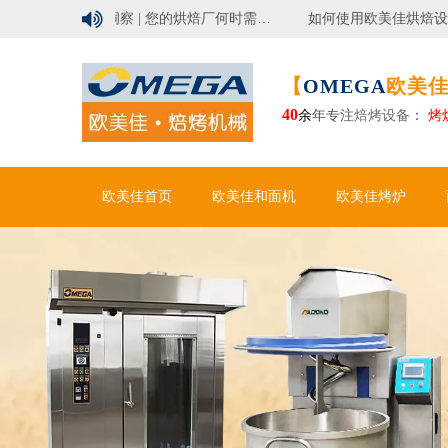

欧美佳如何助力大型烘焙工厂实现卓越自动化
行业洞察 | 您的烘焙厂何时需要自动化面包生产线？
【
OMEGA
欧美佳
40
余
年专注
焙烤设备
：
烤
欧美佳首页
欧美佳和面机
欧美佳烤炉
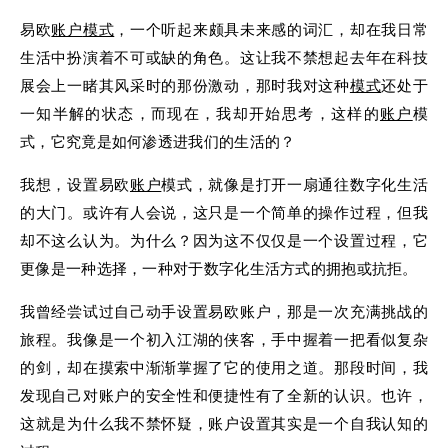
易欧
账户
模式
，一个听起来颇具未来感的词汇，却在我日常
生活中扮演着不可或缺的角色。这让我不禁想起去年在科技
展会上一睹其风采时的那份激动，那时我对这种
模式
还处于
一知半解的状态，而现在，我却开始思考，这样的
账户
模
式，它究竟是如何渗透进我们的生活的？
我想，设置易欧
账户
模式，就像是打开一扇通往数字化生活
的大门。或许有人会说，这只是一个简单的操作过程，但我
却不这么认为。为什么？因为这不仅仅是一个设置过程，它
更像是一种选择，一种对于数字化生活方式的拥抱或抗拒。
我曾经尝试过自己动手设置易欧账户，那是一次充满挑战的
旅程。我像是一个初入江湖的侠客，手中握着一把看似复杂
的剑，却在摸索中渐渐掌握了它的使用之道。那段时间，我
发现自己对账户的安全性和便捷性有了全新的认识。也许，
这就是为什么我不禁怀疑，账户设置其实是一个自我认知的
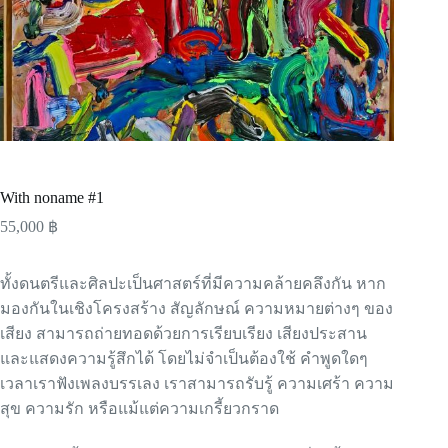
With noname #1
55,000
฿
ทั้งดนตรีและศิลปะเป็นศาสตร์ที่มีความคล้ายคลึงกัน หาก
มองกันในเชิงโครงสร้าง สัญลักษณ์ ความหมายต่างๆ ของ
เสียง สามารถถ่ายทอดด้วยการเรียบเรียง เสียงประสาน
และแสดงความรู้สึกได้ โดยไม่จำเป็นต้องใช้ คำพูดใดๆ
เวลาเราฟังเพลงบรรเลง เราสามารถรับรู้ ความเศร้า ความ
สุข ความรัก หรือแม้แต่ความเกรี้ยวกราด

--------------------------------

### TRY IT
Output every entry exactly. Pictures stay out.

### SOLUTION FOR THIS EXERCISE

欧美佳如何助力大型烘焙工厂实现卓越自动化
行业洞察 | 您的烘焙厂何时需要自动化面包生产线？
【
OMEGA
欧美佳
40
余
年专注
焙烤设备
：
烤
欧美佳首页
欧美佳和面机
欧美佳烤炉
易欧
账户
模式
，一个听起来颇具未来感的词汇，却在我日常
生活中扮演着不可或缺的角色。这让我不禁想起去年在科技
展会上一睹其风采时的那份激动，那时我对这种
模式
还处于
一知半解的状态，而现在，我却开始思考，这样的
账户
模
式，它究竟是如何渗透进我们的生活的？
我想，设置易欧
账户
模式，就像是打开一扇通往数字化生活
的大门。或许有人会说，这只是一个简单的操作过程，但我
却不这么认为。为什么？因为这不仅仅是一个设置过程，它
更像是一种选择，一种对于数字化生活方式的拥抱或抗拒。
我曾经尝试过自己动手设置易欧账户，那是一次充满挑战的
旅程。我像是一个初入江湖的侠客，手中握着一把看似复杂
的剑，却在摸索中渐渐掌握了它的使用之道。那段时间，我
发现自己对账户的安全性和便捷性有了全新的认识。也许，
这就是为什么我不禁怀疑，账户设置其实是一个自我认知的
With noname #1
55,000
฿
ทั้งดนตรีและศิลปะเป็นศาสตร์ที่มีความคล้ายคลึงกัน หาก
มองกันในเชิงโครงสร้าง สัญลักษณ์ ความหมายต่างๆ ของ
เสียง สามารถถ่ายทอดด้วยการเรียบเรียง เสียงประสาน
และแสดงความรู้สึกได้ โดยไม่จำเป็นต้องใช้ คำพูดใดๆ
เวลาเราฟังเพลงบรรเลง เราสามารถรับรู้ ความเศร้า ความ
สุข ความรัก หรือแม้แต่ความเกรี้ยวกราด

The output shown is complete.